Indonesia Diadang Deflasi Beruntun

Indonesia Diadang Deflasi Beruntun

Ekonom Core Yusuf Rendy Manilet menyebut, permintaan barang dan jasa yang berada di level rendah membuat banyak pabrik mengurangi proses produksi. Padahal, beban perusahaan seperti listrik atau gaji pegawai mesti tetap berjalan.

Hal ini pada banyak kasus akhirnya mendorong terjadinya efisiensi. Salah satunya melalui pemutusan hubungan kerja. Ia memperkirakan pengangguran pada tahun ini bertambah 15 juta orang akibat pandemi COVID-19.

***

Bagi negara berkembang, inflasi adalah keniscayaan. Sebab ekonomi masih punya ruang untuk tumbuh. Sementara kemampuan dalam negeri belum cukup untuk memasok seluruh kebutuhan barang dan jasa yang terus meningkat. Permintaan yang tidak sebanding dengan pasokan ini menyebabkan harga bergerak ke atas alias inflasi.

Oleh karena itu, inflasi rendah apalagi deflasi sejatinya adalah berkah buat negara berkembang. Termasuk Indonesia. Pasalnya, kondisi ini mencerminkan ekonomi yang tumbuh. Tetapi bisa bisa ditopang oleh pasokan domestik. Sungguh sebuah kondisi yang indah.

Namun itu dalam kondisi normal. Saat situasi tidak normal, hal yang dianggap bagus justru jadi kelemahan. Kalau semua negara mengalaminya, artinya seluruh negara sedang sama-sama susah. Ada ‘musuh bersama’ yang membuat permintaan anjlok.

‘Musuh’ itu bernama pandemi virus corona (Coronavirus Diseaase-2019/COVID-19). Virus yang awalnya menyebar di Kota Wuhan Provinsi Hubei, Republik Rakyat China ini sudah menjadi pandemi global, menyebar ke hampir seluruh negara dunia.

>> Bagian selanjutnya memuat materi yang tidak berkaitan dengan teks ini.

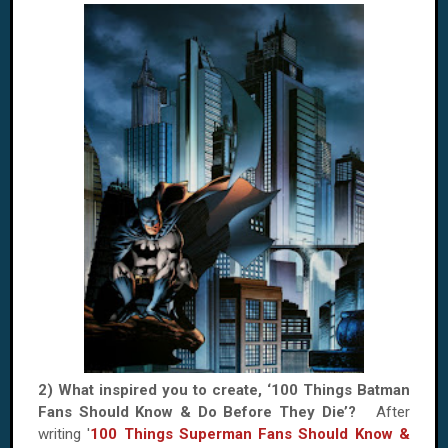
2) What inspired you to create, ‘100 Things Batman
Fans Should Know & Do Before They Die’?
After
writing '
100 Things Superman Fans Should Know &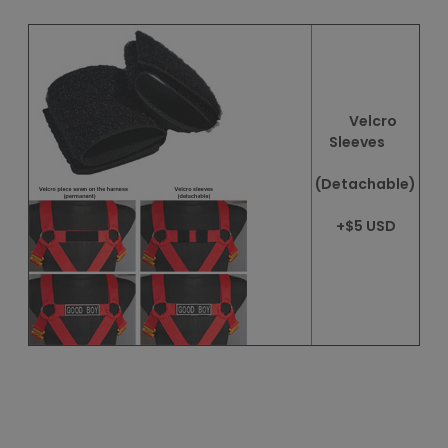
Velcro
Sleeves
(Detachable)
+$5 USD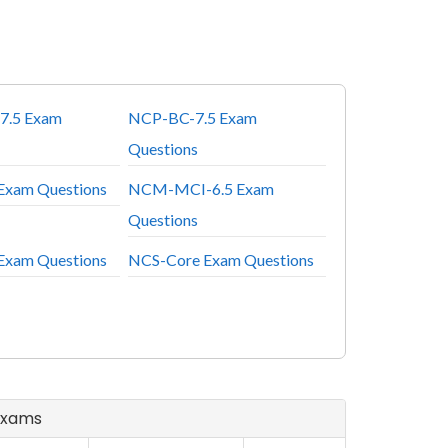
7.5 Exam
NCP-BC-7.5 Exam
Questions
Exam Questions
NCM-MCI-6.5 Exam
Questions
Exam Questions
NCS-Core Exam Questions
 Exams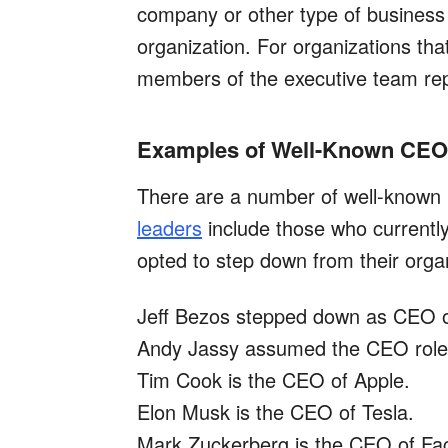
company or other type of business e
organization. For organizations that 
members of the executive team rep
Examples of Well-Known CE
There are a number of well-known
leaders
include those who currentl
opted to step down from their orga
Jeff Bezos stepped down as CEO 
Andy Jassy assumed the CEO role 
Tim Cook is the CEO of Apple.
Elon Musk is the CEO of Tesla.
Mark Zuckerberg is the CEO of Fa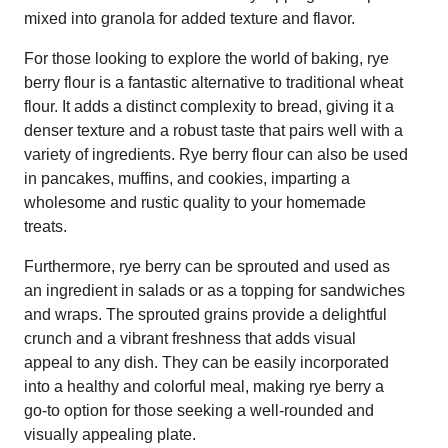
mixed into granola for added texture and flavor.
For those looking to explore the world of baking, rye
berry flour is a fantastic alternative to traditional wheat
flour. It adds a distinct complexity to bread, giving it a
denser texture and a robust taste that pairs well with a
variety of ingredients. Rye berry flour can also be used
in pancakes, muffins, and cookies, imparting a
wholesome and rustic quality to your homemade
treats.
Furthermore, rye berry can be sprouted and used as
an ingredient in salads or as a topping for sandwiches
and wraps. The sprouted grains provide a delightful
crunch and a vibrant freshness that adds visual
appeal to any dish. They can be easily incorporated
into a healthy and colorful meal, making rye berry a
go-to option for those seeking a well-rounded and
visually appealing plate.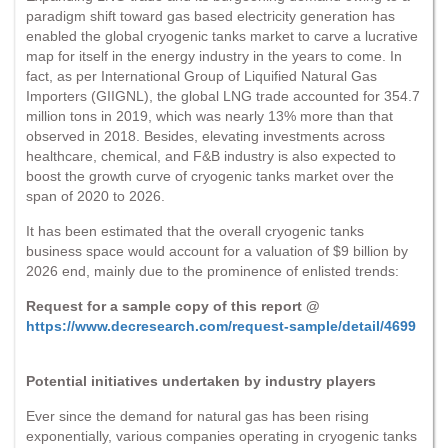
paradigm shift toward gas based electricity generation has
enabled the global cryogenic tanks market to carve a lucrative
map for itself in the energy industry in the years to come. In
fact, as per International Group of Liquified Natural Gas
Importers (GIIGNL), the global LNG trade accounted for 354.7
million tons in 2019, which was nearly 13% more than that
observed in 2018. Besides, elevating investments across
healthcare, chemical, and F&B industry is also expected to
boost the growth curve of cryogenic tanks market over the
span of 2020 to 2026.
It has been estimated that the overall cryogenic tanks
business space would account for a valuation of $9 billion by
2026 end, mainly due to the prominence of enlisted trends:
Request for a sample copy of this report @
https://www.decresearch.com/request-sample/detail/4699
Potential initiatives undertaken by industry players
Ever since the demand for natural gas has been rising
exponentially, various companies operating in cryogenic tanks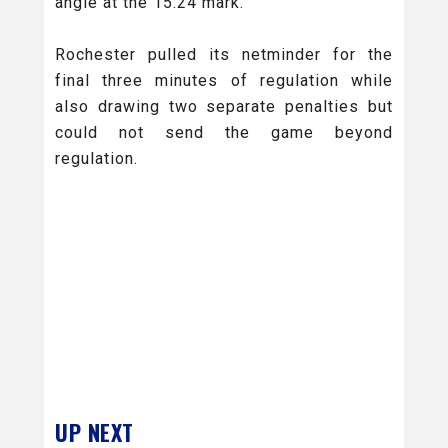
angle at the 15:24 mark.
Rochester pulled its netminder for the
final three minutes of regulation while
also drawing two separate penalties but
could not send the game beyond
regulation.
UP NEXT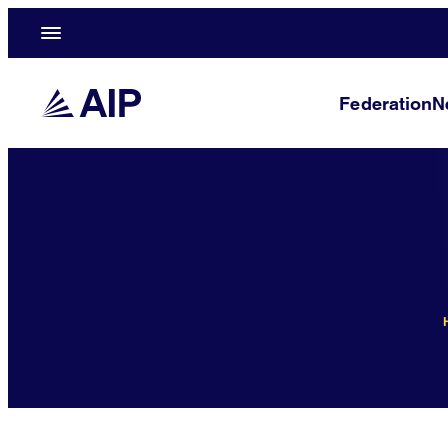
Federation
N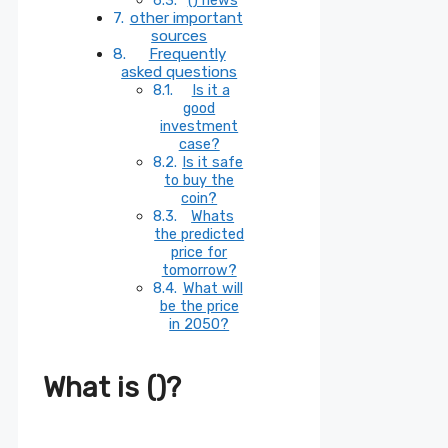
other important
sources
Frequently
asked questions
Is it a
good
investment
case?
Is it safe
to buy the
coin?
Whats
the predicted
price for
tomorrow?
What will
be the price
in 2050?
What is ()?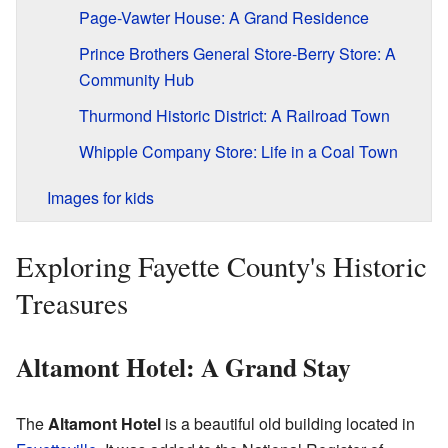
Page-Vawter House: A Grand Residence
Prince Brothers General Store-Berry Store: A
Community Hub
Thurmond Historic District: A Railroad Town
Whipple Company Store: Life in a Coal Town
Images for kids
Exploring Fayette County's Historic
Treasures
Altamont Hotel: A Grand Stay
The
Altamont Hotel
is a beautiful old building located in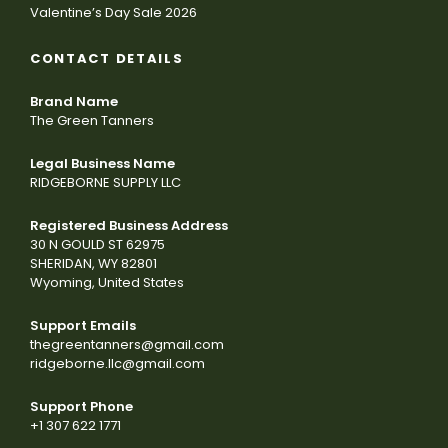
Valentine’s Day Sale 2026
CONTACT DETAILS
Brand Name
The Green Tanners
Legal Business Name
RIDGEBORNE SUPPLY LLC
Registered Business Address
30 N GOULD ST 62975
SHERIDAN, WY 82801
Wyoming, United States
Support Emails
thegreentanners@gmail.com
ridgeborne.llc@gmail.com
Support Phone
+1 307 622 1771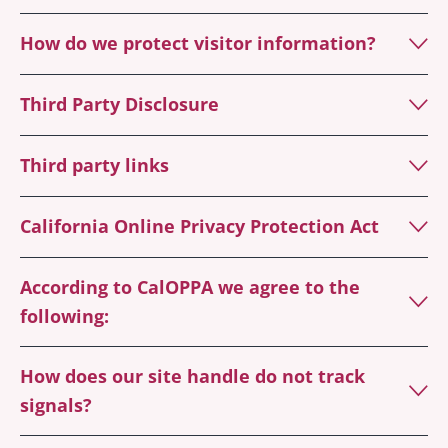
How do we protect visitor information?
Third Party Disclosure
Third party links
California Online Privacy Protection Act
According to CalOPPA we agree to the
following:
How does our site handle do not track
signals?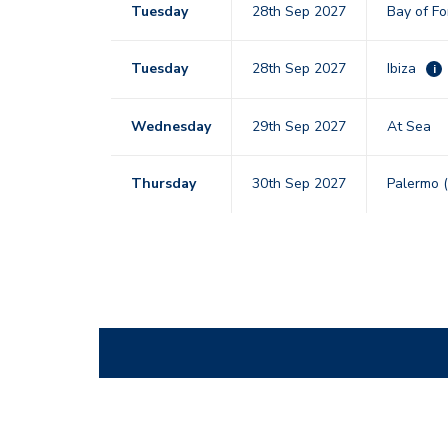
Tuesday
28th Sep 2027
Bay of F
Tuesday
28th Sep 2027
Ibiza
i
Wednesday
29th Sep 2027
At Sea
Thursday
30th Sep 2027
Palermo (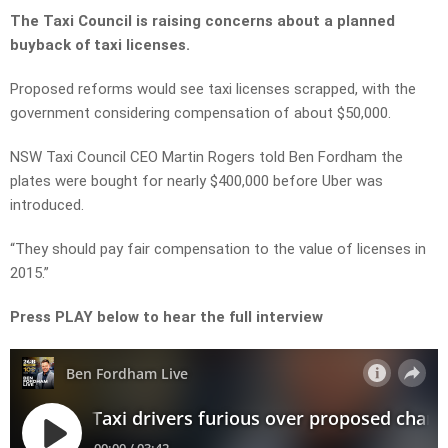
The Taxi Council is raising concerns about a planned
buyback of taxi licenses.
Proposed reforms would see taxi licenses scrapped, with the
government considering compensation of about $50,000.
NSW Taxi Council CEO Martin Rogers told Ben Fordham the
plates were bought for nearly $400,000 before Uber was
introduced.
“They should pay fair compensation to the value of licenses in
2015.”
Press PLAY below to hear the full interview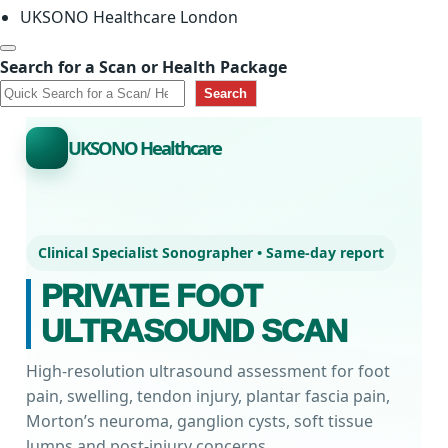
UKSONO Healthcare London
Search for a Scan or Health Package
Search
UKSONO Healthcare
Clinical Specialist Sonographer • Same-day report
PRIVATE FOOT
ULTRASOUND SCAN
High-resolution ultrasound assessment for foot
pain, swelling, tendon injury, plantar fascia pain,
Morton’s neuroma, ganglion cysts, soft tissue
lumps and post-injury concerns.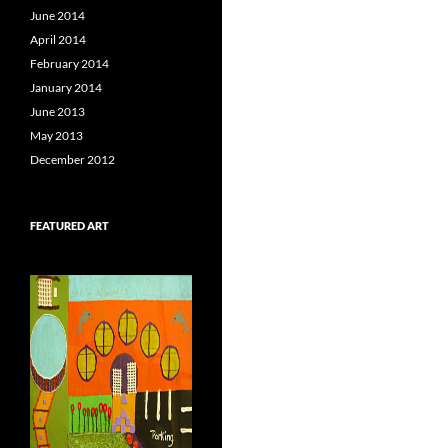
June 2014
April 2014
February 2014
January 2014
June 2013
May 2013
December 2012
FEATURED ART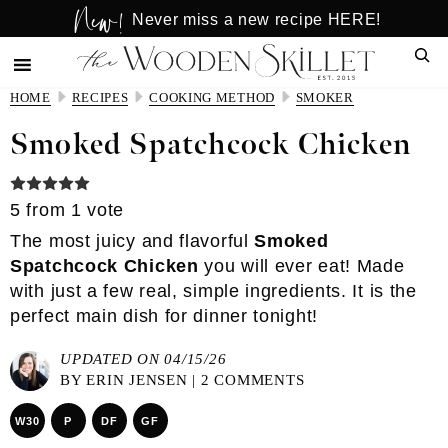
New!
Skip
Skip
Never miss a new recipe HERE!
to
to
Sear
main
primary
content
sidebar
HOME
RECIPES
COOKING METHOD
SMOKER
Smoked Spatchcock Chicken
5
from 1 vote
The most juicy and flavorful
Smoked
Spatchcock Chicken
you will ever eat! Made
with just a few real, simple ingredients. It is the
perfect main dish for dinner tonight!
UPDATED ON 04/15/26
BY
ERIN JENSEN
|
2 COMMENTS
W30
P
DF
GF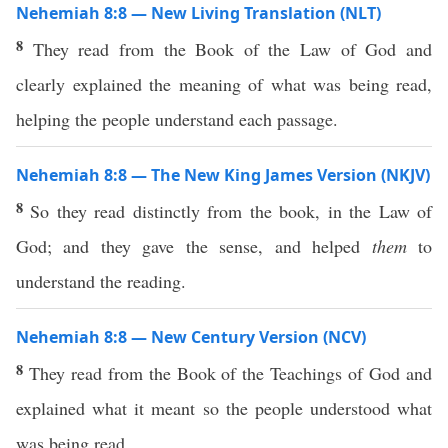
Nehemiah 8:8 — New Living Translation (NLT)
8
They read from the Book of the Law of God and
clearly explained the meaning of what was being read,
helping the people understand each passage.
Nehemiah 8:8 — The New King James Version (NKJV)
8
So they read distinctly from the book, in the Law of
God; and they gave the sense, and helped
them
to
understand the reading.
Nehemiah 8:8 — New Century Version (NCV)
8
They read from the Book of the Teachings of God and
explained what it meant so the people understood what
was being read.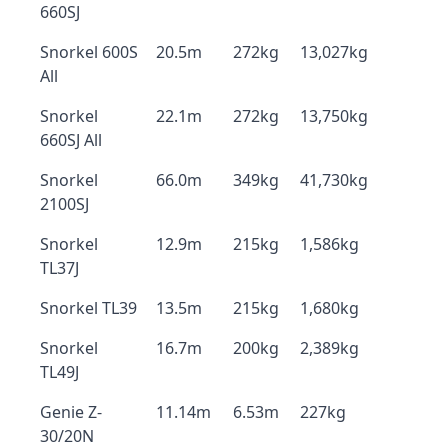
660SJ
Snorkel 600S
20.5m
272kg
13,027kg
All
Snorkel
22.1m
272kg
13,750kg
660SJ All
Snorkel
66.0m
349kg
41,730kg
2100SJ
Snorkel
12.9m
215kg
1,586kg
TL37J
Snorkel TL39
13.5m
215kg
1,680kg
Snorkel
16.7m
200kg
2,389kg
TL49J
Genie Z-
11.14m
6.53m
227kg
30/20N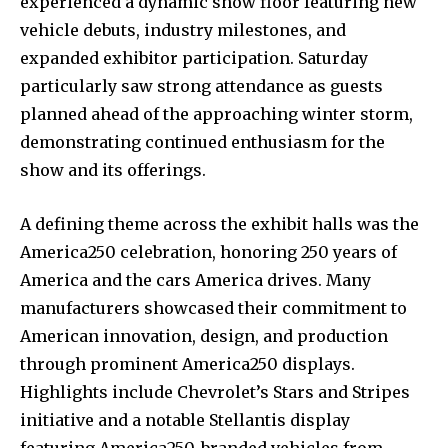
experienced a dynamic show floor featuring new
vehicle debuts, industry milestones, and
expanded exhibitor participation. Saturday
particularly saw strong attendance as guests
planned ahead of the approaching winter storm,
demonstrating continued enthusiasm for the
show and its offerings.
A defining theme across the exhibit halls was the
America250 celebration, honoring 250 years of
America and the cars America drives. Many
manufacturers showcased their commitment to
American innovation, design, and production
through prominent America250 displays.
Highlights include Chevrolet’s Stars and Stripes
initiative and a notable Stellantis display
featuring America250-branded vehicles from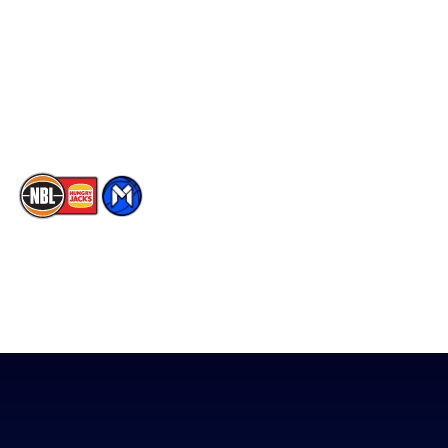
X
Partners
Instagram
Contact Us
Youtube
Memberships
TikTok
The National Basketball League acknowledges the Traditional
Custodians of the lands on which we work, live & play. We pay
our respects to their Elders past, present & emerging as well as
all Aboriginal and Torres Strait Island Community. ©
2026
National Basketball League |
Terms & Conditions
|
Privacy Policy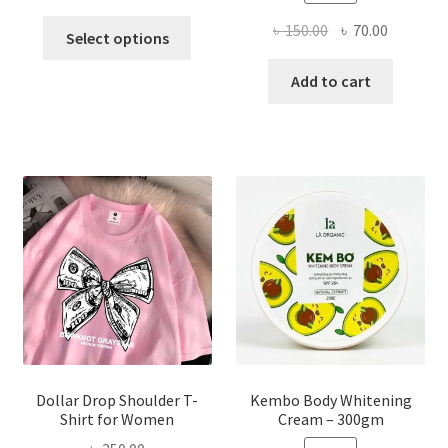
This
Original
Current
৳
150.00
৳
70.00
Select options
product
price
price
has
was:
is:
Add to cart
multiple
৳ 150.00.
৳ 70.00.
variants.
The
options
may
be
chosen
on
the
product
page
Dollar Drop Shoulder T-
Kembo Body Whitening
Shirt for Women
Cream – 300gm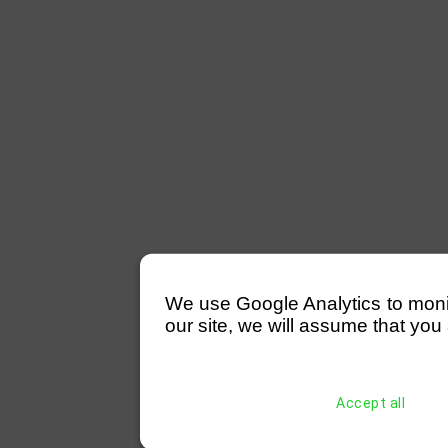
We use Google Analytics to monitor
our site, we will assume that you 
Accept all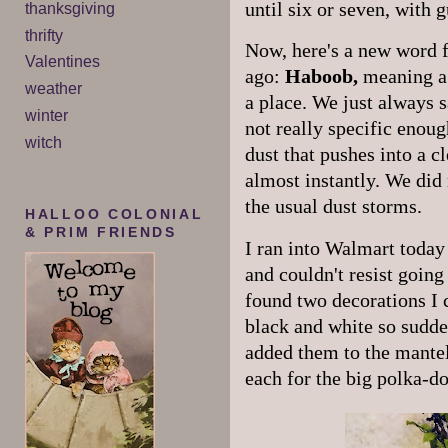
until six or seven, with 
thanksgiving
thrifty
Now, here's a new word f
Valentines
ago:
Haboob,
meaning a 
weather
a place. We just always s
winter
not really specific enoug
witch
dust that pushes into a cl
almost instantly. We did 
the usual dust storms.
HALLOO COLONIAL
& PRIM FRIENDS
I ran into Walmart today 
and couldn't resist goin
found two decorations I 
black and white so sudde
added them to the mantel
each for the big polka-do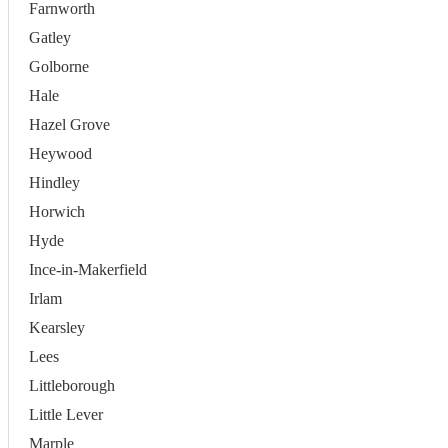
Farnworth
Gatley
Golborne
Hale
Hazel Grove
Heywood
Hindley
Horwich
Hyde
Ince-in-Makerfield
Irlam
Kearsley
Lees
Littleborough
Little Lever
Marple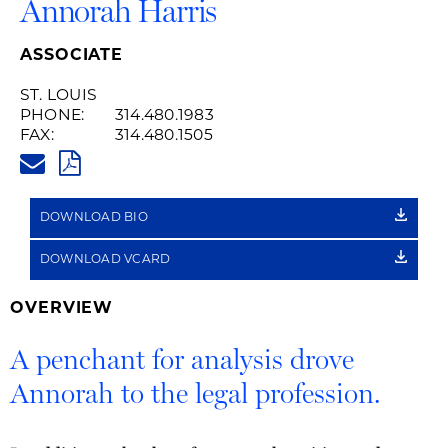
Annorah Harris
ASSOCIATE
ST. LOUIS
PHONE:
314.480.1983
FAX:
314.480.1505
ANNORAH.HARRIS@HUSCHBLA
PDF
DOWNLOAD BIO
DOWNLOAD VCARD
OVERVIEW
A penchant for analysis drove
Annorah to the legal profession.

Per 30 September 2020, Organisasi Kesehatan Dunia (WHO) melaporkan jumlah pasien positif corona di seluruh negara mencapai 33.502.430 orang. Bertambah 242.189 orang (0,73 persen) dibandingkan sehari sebelumnya.

Dalam 14 hari terakhir (17-30 September), rata-rata pasien positif corona bertambah 287.724 orang per hari. Naik dibandingkan 14 hari sebelumnya: 274.8892 orang.

Untuk mempersempit ruang gerak penyebaran virus corona, berbagai negara menerapkan kebijakan pembatasan sosial (social distancing). Pintu masuk seperti pelabuhan dan bandara ditutup. Masyarakat diminta untuk di rumah.

Kontak dan interaksi antar-manusia pun dibatasi. Karena virus akan lebih mudah menular dalam kerumunan. Apalagi di ruangan tertutup. Ini membuat aktivitas kerja di sektor non-esensial masih dibatasi. Restoran dan pusat perbelanjaan boleh beroperasi. Jumlah pengunjung tidak boleh seperti kondisi normal. Bahkan banyak negara yang masih meliburkan sekolah tatap muka.

Minimnya aktivitas masyarakat di luar rumah terlihat di Google Mobility Report. Per 25 September, aktivitas masyarakat Indonesia di lokasi perbelanjaan ritel dan rekreasi masih 15 persen di bawah normal. Sementara di lokasi transit (terminal, stasiun, dan sebagainya), jumlah pengunjung masih 30 persen di bawah hari-hari biasa. Sedangkan di tempat kerja, kehadiran masih 27 persen dibandingkan periode normal sebelum pandemi. Mobilitas masyarakat yang masih sangat terbatas ini membuat permintaan melorot tajam. Deflasi pun tidak bisa dihindari.

Kini, deflasi bukan mencerminkan kemampuan untuk menyediakan barang dan jasa sesuai dengan kebutuhan. Tetapi lebih karena amblesnya konsumsi. Padahal konsumsi adalah pilar penting dalam pembentukan output ekonomi atau Produk Domestik Bruto (PDB).

Di Indonesia, konsumsi rumah tangga menyumbang lebih dari separuh PDB. Separuh nyawa perekonomian nasional adalah konsumsi rumah tangga. Deflasi yang menggambarkan kelesuan konsumsi rumah tangga membuat PDB mustahil tumbuh positif. Yang ada malah negatif alias terkontraksi.

Dengan deflasi yang terjadi sepanjang kuartal III-2020, maka sepertinya PDB Tanah Air pada periode Juli-September akan negatif. Proyeksi terbaru Kementerian Keuangan untuk pertumbuhan ekonomi kuartal III-2020 adalah minus 2,9 persen hingga minus 1 persen.